Berani menantang rasa perih yang kembali hadir saat menatap mata ayahnya?
Beruntung pertemuan yang ia takuti itu belum terjadi. Ayahnya sangat tahu diri untuk tak menampakan diri di hadapan putrinya. Namun, ia juga harus mencari info lain soal keberadaan Ana sekarang. Agar ia masih bisa melihat putrinya secara diam-diam.
Pasalnya, Ana sudah tak bekerja di kedai kopi Hesti. Ia sudah diterima mengajar di salah satu SMP di dekat sekolahnya dulu. Masih satu yayasan dengan sekolahnya dulu.
Sesekali mereka akan berkumpul di kedai Hesti jika punya waktu senggang bersamaan.
Seperti malam ini, semuanya berkumpul di kedai. Ana, Zara, Kinanti dan Wiyan asik mendengarkan cerita Wiyan yang tengah bergelut dengan kegiatan kampusnya. Makin hari gadis ini makin mempesona, bukan hanya soal parasnya yang manis tapi juga kemampuannya bicara di depan orang banyak semakin mengagumkan.
Belum lama, Wiyan dan timnya memenangkan sebuah lomba di universitasnya. Lomba membuat sebuah rancangan ide bisnis yang diminati kalangan anak muda. Wiyan dan timnya membuat sebuah ide bisnis dengan membuat sebuah website sederhana yang menyediakan berbagai jasa. Misalnya, jasa rias pengantin, jasa fotografer juga jasa mengajar. Ia bekerjasama dengan beberapa jasa tersebut.

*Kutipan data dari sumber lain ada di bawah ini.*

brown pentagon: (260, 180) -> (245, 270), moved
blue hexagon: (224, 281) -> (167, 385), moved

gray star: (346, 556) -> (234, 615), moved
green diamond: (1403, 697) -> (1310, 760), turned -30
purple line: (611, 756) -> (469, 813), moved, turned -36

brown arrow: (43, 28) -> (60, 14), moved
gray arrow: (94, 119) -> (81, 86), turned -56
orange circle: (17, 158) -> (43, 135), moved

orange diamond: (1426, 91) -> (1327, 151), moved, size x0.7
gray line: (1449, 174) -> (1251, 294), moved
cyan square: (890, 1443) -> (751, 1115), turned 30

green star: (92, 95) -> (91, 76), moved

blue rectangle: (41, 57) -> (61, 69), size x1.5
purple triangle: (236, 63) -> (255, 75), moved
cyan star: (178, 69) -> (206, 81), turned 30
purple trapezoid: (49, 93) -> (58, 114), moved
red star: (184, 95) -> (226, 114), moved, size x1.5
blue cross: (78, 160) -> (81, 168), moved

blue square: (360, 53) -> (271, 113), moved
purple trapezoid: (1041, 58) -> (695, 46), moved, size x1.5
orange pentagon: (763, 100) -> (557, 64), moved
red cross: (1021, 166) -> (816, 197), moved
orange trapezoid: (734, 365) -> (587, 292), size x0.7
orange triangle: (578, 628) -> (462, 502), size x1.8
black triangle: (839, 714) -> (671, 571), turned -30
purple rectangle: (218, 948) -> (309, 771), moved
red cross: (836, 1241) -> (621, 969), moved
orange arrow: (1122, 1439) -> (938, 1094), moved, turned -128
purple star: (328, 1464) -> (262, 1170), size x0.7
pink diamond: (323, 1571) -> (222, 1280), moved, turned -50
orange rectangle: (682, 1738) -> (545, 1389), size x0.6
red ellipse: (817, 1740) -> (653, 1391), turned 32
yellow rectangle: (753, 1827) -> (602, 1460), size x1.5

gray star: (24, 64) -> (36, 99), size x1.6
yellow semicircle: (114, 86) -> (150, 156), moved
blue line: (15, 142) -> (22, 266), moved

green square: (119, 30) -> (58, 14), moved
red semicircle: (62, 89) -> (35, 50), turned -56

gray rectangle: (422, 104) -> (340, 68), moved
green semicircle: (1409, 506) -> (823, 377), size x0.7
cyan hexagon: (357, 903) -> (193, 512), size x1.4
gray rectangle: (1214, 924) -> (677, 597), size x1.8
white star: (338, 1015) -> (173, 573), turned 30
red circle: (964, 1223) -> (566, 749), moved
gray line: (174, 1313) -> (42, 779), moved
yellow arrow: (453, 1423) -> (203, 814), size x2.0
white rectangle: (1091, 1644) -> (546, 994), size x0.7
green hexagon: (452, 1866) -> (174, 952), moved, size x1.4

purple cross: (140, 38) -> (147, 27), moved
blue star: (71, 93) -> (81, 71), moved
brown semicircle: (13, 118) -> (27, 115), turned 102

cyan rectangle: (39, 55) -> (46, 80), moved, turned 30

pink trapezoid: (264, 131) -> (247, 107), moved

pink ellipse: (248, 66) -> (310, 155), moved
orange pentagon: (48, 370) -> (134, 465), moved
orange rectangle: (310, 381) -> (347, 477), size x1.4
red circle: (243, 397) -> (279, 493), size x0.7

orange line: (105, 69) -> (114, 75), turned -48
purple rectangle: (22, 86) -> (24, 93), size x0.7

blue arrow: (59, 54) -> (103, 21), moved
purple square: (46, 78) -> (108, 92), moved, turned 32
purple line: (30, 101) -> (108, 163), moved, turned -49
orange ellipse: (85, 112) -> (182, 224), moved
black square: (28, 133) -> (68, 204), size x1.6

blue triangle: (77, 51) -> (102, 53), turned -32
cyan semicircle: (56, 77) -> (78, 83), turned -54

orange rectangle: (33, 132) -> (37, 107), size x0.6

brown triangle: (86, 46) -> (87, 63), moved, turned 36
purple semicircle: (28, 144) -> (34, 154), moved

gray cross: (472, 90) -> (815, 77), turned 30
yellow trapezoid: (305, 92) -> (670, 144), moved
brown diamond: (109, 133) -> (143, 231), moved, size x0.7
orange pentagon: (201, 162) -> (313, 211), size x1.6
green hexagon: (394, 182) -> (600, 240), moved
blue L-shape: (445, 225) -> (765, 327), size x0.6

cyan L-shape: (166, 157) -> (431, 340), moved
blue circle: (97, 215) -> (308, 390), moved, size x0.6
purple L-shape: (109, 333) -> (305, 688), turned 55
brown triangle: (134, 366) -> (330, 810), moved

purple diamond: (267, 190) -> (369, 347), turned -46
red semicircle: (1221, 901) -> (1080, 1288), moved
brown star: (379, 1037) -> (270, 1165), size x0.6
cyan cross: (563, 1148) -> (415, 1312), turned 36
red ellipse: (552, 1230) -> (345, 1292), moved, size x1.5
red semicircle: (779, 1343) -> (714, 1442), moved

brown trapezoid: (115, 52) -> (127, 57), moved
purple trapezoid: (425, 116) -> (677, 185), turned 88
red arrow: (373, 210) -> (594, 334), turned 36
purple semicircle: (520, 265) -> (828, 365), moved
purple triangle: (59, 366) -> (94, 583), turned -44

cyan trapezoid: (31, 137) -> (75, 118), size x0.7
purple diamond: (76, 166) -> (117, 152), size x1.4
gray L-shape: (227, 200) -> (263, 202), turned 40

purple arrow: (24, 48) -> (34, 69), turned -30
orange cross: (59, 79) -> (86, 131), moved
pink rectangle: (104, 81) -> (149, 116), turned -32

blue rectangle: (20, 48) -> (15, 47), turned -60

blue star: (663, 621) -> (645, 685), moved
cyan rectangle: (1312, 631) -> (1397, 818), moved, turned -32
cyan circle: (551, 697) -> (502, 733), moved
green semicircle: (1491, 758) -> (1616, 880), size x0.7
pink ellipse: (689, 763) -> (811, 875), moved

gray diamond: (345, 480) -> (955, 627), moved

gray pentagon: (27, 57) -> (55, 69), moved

Butuh riset mendalam untuk mendapat kerja optimal dari website ini. Beruntung, Wiyan dan timnya punya jaring sosial yang luas. Kendala pembuatan website, kontak jasa dapat mereka lalui.
Saat menceritakannya, wajah Wiyan sangat berbinar. Ia seperti menemukan hal menyenangkan dalam kegiatannya itu. Yang lain ikut antusias mendengarkan.
Sementara Zara dan Kinanti, harus pasrah menerima bahwa mereka harus meneruskan bisnis milik keluarganya.
Hesti yang memiliki beberapa cabang baru, hasil rintisan bisnis bersama suaminya tak bisa menghendle kedai pertamanya ini. Lagipula, ia memang ingin kedai ini jadi milik Zara.
Dan Kinanti, sejak awal dia memang sudah tahu bahwa ia akan masuk dalam salah satu bisnis keluarganya. Ia dipercaya memegang bisnis perhotelan yang kini makin diminati pelancong. Menjual jasa inap kamar hotel dengan fasilitas lengkap dan pemandangan alam, menarik banyak minat orang kota yang bekerja dan menghabiskan waktunya dilingkungan yang tak banyak melihat alam.
Lalu Ana. Dia seorang Ibu Guru sekarang. Ia juga menikmati hari-harinya sebagai guru. Ia sudah memimpikan profesi ini sejak lama. Bertemu anak-anak yang membenci matematika, membuat mereka tertarik dan kemudian membuat mereka menyukai matematika adalah tantangan buat Ana.
“Kak Retsu sama Kak Damar makin jarang gabung,” kata Kinanti mencomot topik lain.
Ana melirik pada Wiyan. Dia juga menyadari kesibukan Restu membuatnya jarang bertemu. Bahkan sebulan terakhir nyaris tak bertemu.